• _PROBLEM DETAILS_
Apart from the images, every record here needs to be copied exactly.

═══ TASK DATA ═══

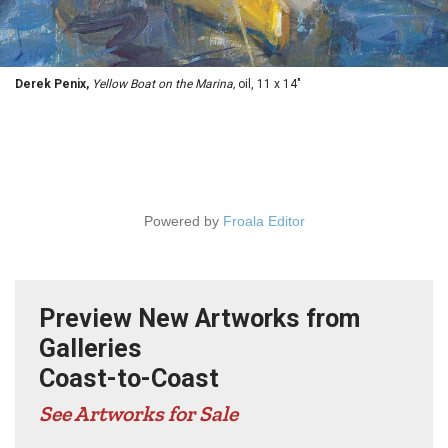
Derek Penix,
Yellow Boat on the Marina,
oil, 11 x 14"
Powered by
Froala Editor
Preview New Artworks from
Galleries
Coast-to-Coast
See Artworks for Sale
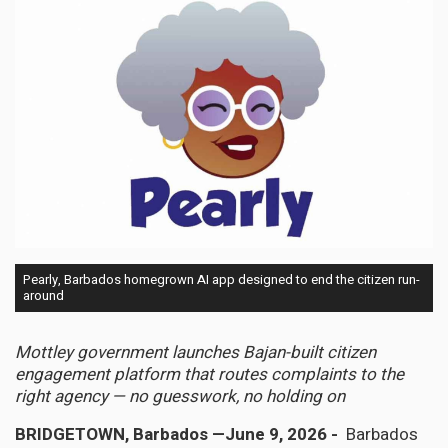
Pearly, Barbados homegrown AI app designed to end the citizen run-
around
Mottley government launches Bajan-built citizen
engagement platform that routes complaints to the
right agency — no guesswork, no holding on
BRIDGETOWN, Barbados —June 9, 2026 -
Barbados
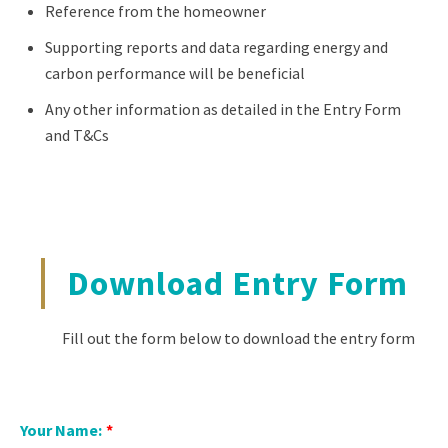
Reference from the homeowner
Supporting reports and data regarding energy and
carbon performance will be beneficial
Any other information as detailed in the Entry Form
and T&Cs
Download Entry Form
Fill out the form below to download the entry form
Your Name:
*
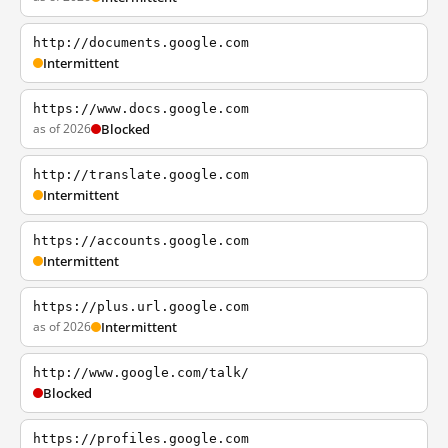
http://documents.google.com
Intermittent
https://www.docs.google.com
as of 2026
Blocked
http://translate.google.com
Intermittent
https://accounts.google.com
Intermittent
https://plus.url.google.com
as of 2026
Intermittent
http://www.google.com/talk/
Blocked
https://profiles.google.com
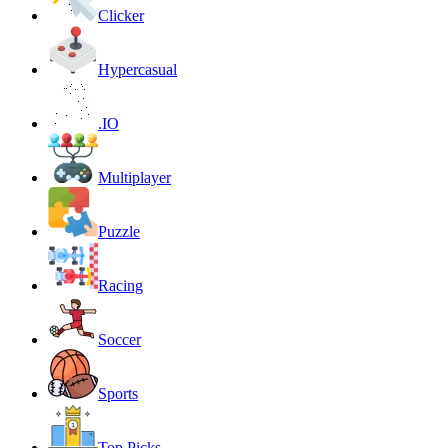
Clicker
Hypercasual
.IO
Multiplayer
Puzzle
Racing
Soccer
Sports
Top Picks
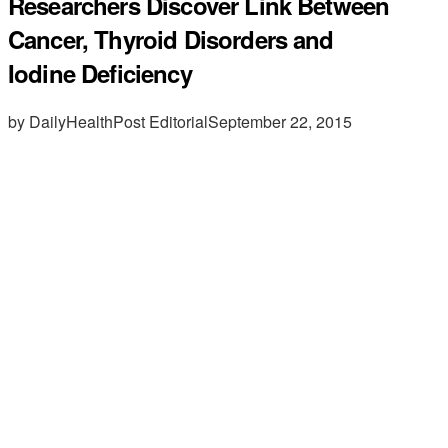
Researchers Discover Link Between
Cancer, Thyroid Disorders and
Iodine Deficiency
by DailyHealthPost Editorial
September 22, 2015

═══

• _RESPONSE TO THIS EXERCISE_
Derek Penix,
Yellow Boat on the Marina,
oil, 11 x 14"
Powered by
Froala Editor
Preview New Artworks from
Galleries
Coast-to-Coast
See Artworks for Sale
Pearly, Barbados homegrown AI app designed to end the citizen run-
around
Mottley government launches Bajan-built citizen
engagement platform that routes complaints to the
right agency — no guesswork, no holding on
BRIDGETOWN, Barbados —June 9, 2026 -
Barbados
Reference from the homeowner
Supporting reports and data regarding energy and
carbon performance will be beneficial
Any other information as detailed in the Entry Form
and T&Cs
Download Entry Form
Fill out the form below to download the entry form
Your Name:
*
http://documents.google.com
Intermittent
https://www.docs.google.com
as of 2026
Blocked
http://translate.google.com
Intermittent
https://accounts.google.com
Intermittent
https://plus.url.google.com
as of 2026
Intermittent
http://www.google.com/talk/
Blocked
https://profiles.google.com
Clicker
Hypercasual
.IO
Multiplayer
Puzzle
Racing
Soccer
Sports
Top Picks
Researchers Discover Link Between
Cancer, Thyroid Disorders and
Iodine Deficiency
by DailyHealthPost Editorial
September 22, 2015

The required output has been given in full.